## [Task requirements]
Scan the records below for lines with the word "people", then state how many you find and nothing else.

◇ ◇ ◇

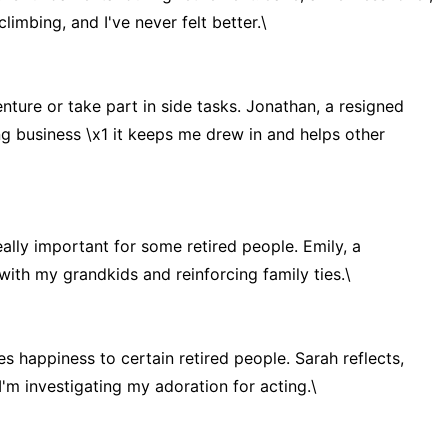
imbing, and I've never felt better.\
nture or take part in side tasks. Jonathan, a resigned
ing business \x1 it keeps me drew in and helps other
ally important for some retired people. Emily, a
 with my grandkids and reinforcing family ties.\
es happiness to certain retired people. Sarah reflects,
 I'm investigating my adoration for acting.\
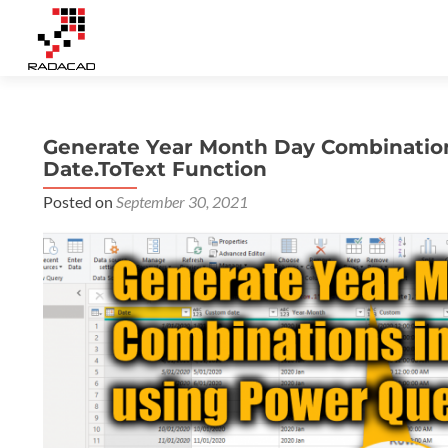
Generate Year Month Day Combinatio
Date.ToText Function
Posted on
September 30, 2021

◇ ◇ ◇

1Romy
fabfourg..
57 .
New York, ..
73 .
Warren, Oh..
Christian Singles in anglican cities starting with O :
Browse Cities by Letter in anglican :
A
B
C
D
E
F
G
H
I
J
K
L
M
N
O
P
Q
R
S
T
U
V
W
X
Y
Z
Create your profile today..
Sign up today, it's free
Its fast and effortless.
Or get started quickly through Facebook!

◇ ◇ ◇

## [Answer to this task]
2